Terri: N-no, I-I-I didn't mean to--
Flash: You didn't mean to what? To be an unprincipled, manipulative brat who thinks the truth is something to be twisted to get what you want? If you really wanna be a good reporter, you have to learn to care about the truth. And about people.
- Second Coming: The Flash became a Messianic Archetype when he was accidentally blasted ten years into the future where his brother's killer Nicholas Pike runs Central City as his personal kingdom and its citizens are looking for his return to set things right.

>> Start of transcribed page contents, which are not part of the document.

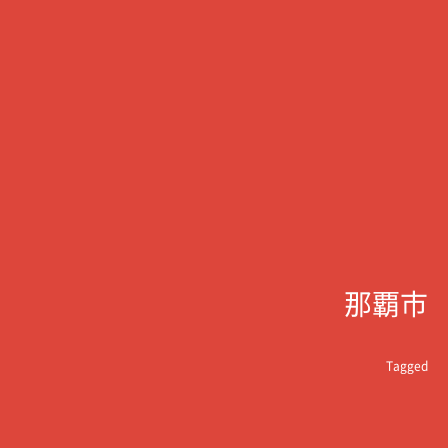
那覇市
Tagged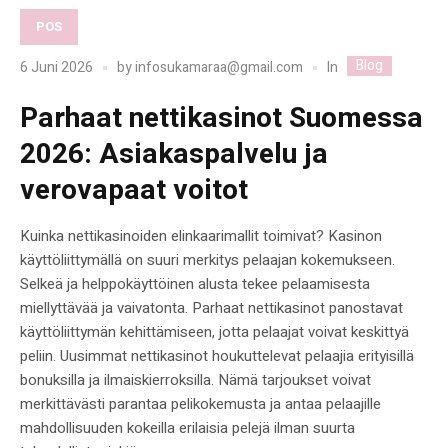
POS
Blog
In
6 Juni 2026
by
infosukamaraa@gmail.com
Parhaat nettikasinot Suomessa
2026: Asiakaspalvelu ja
verovapaat voitot
Kuinka nettikasinoiden elinkaarimallit toimivat? Kasinon
käyttöliittymällä on suuri merkitys pelaajan kokemukseen.
Selkeä ja helppokäyttöinen alusta tekee pelaamisesta
miellyttävää ja vaivatonta. Parhaat nettikasinot panostavat
käyttöliittymän kehittämiseen, jotta pelaajat voivat keskittyä
peliin. Uusimmat nettikasinot houkuttelevat pelaajia erityisillä
bonuksilla ja ilmaiskierroksilla. Nämä tarjoukset voivat
merkittävästi parantaa pelikokemusta ja antaa pelaajille
mahdollisuuden kokeilla erilaisia pelejä ilman suurta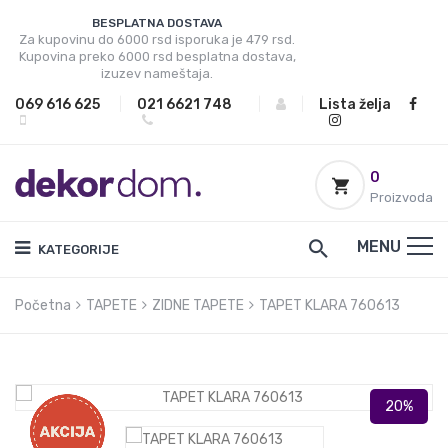
BESPLATNA DOSTAVA
Za kupovinu do 6000 rsd isporuka je 479 rsd.
Kupovina preko 6000 rsd besplatna dostava,
izuzev nameštaja.
069 616 625
|
021 6621 748
|
|
Lista želja
0
Proizvoda
MENU
KATEGORIJE
Početna
TAPETE
ZIDNE TAPETE
TAPET KLARA 760613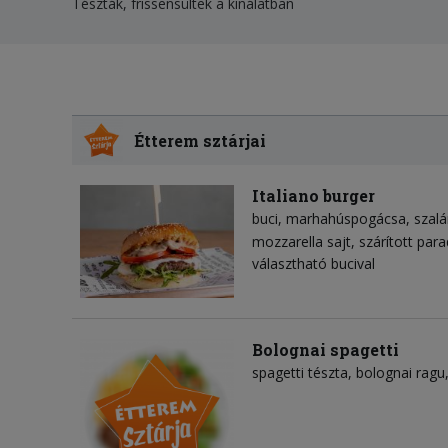
Tészták, frissensültek a kínálatban
Étterem sztárjai
Italiano burger
buci
marhahúspogácsa
szalá
mozzarella sajt
szárított pa
választható bucival
Bolognai spagetti
spagetti tészta
bolognai ragu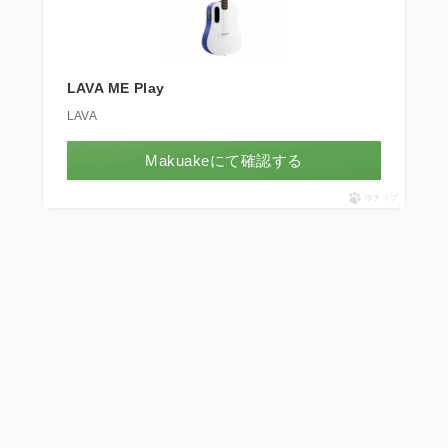
LAVA ME Play
LAVA
Makuakeにて確認する
ポチップ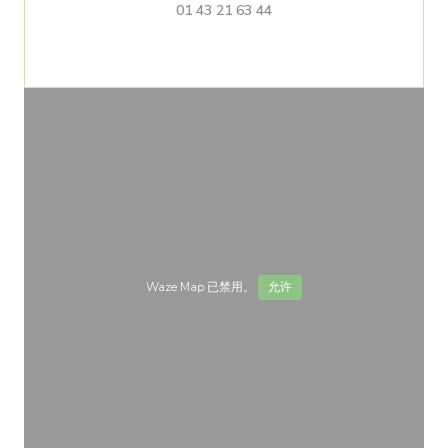
01 43 21 63 44
Waze Map 已禁用。
允许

- Secret Keeper: Tina, to Barry. Megan Lockhart and the Nightshade as well.
- Screwed by the Network
- Super Speed: Well, of course.
- Taking the Bullet: Pollux does this to save Barry and Tina in "Twin Streaks."
- Those Two Guys: Officers Murphy and Bellows.
- Time Travel: In "Fast Forward," the combination of him running at super-speed and the explosion from a homing missile somehow causes Flash to get sent ten years into a Bad Future.
- The Unfavorite: In the pilot Barry was this for his father Henry, in stark contrast to his brother Jay; Henry always praised Jay's accomplishments as the leader of the local police department's major crime task force while dismissing Barry's work in the police lab. However, Barry never held it against Jay himself (and it helped that Jay supported Barry's lab-work).
- The Vamp: Megan Lockhart.
- Villain of the Week: Many of them were mostly normal mobsters. Among those who used costumes or special gimmicks: the Trickster, Sam "Mirror Master" Scudder, Captain Cold, the Ghost (archenemy of the hero Nightshade who utilized television broadcasts), the Deadly Nightshade (an Evil Counterpart to Nightshade), Brian Gideon (who used an invisibility cloak) and Pollux.
- "Well Done, Son" Guy: Henry Allen, Barry's father and a former street cop, looks down on Barry's work as a scientist in the police lab, believing it to not be "real" police work.
- Weirdness Magnet: The Flash himself, apparently. Lampshaded by Lt. Garfield in "The Trickster."
- What Measure Is a Non-Human?: Discussed in "Twin Streaks."
- Would Hit a Girl: Most of the villains, but Trickster stands out in particular.
- You Killed My Father: Pike murders Jay Allen, Barry's older brother, in the pilot.
- You're Insane!: What Barry Allen says to Nicolas Pike after he's seen what his nemesis has done to Central City during his ten-year absence through accidental time travel.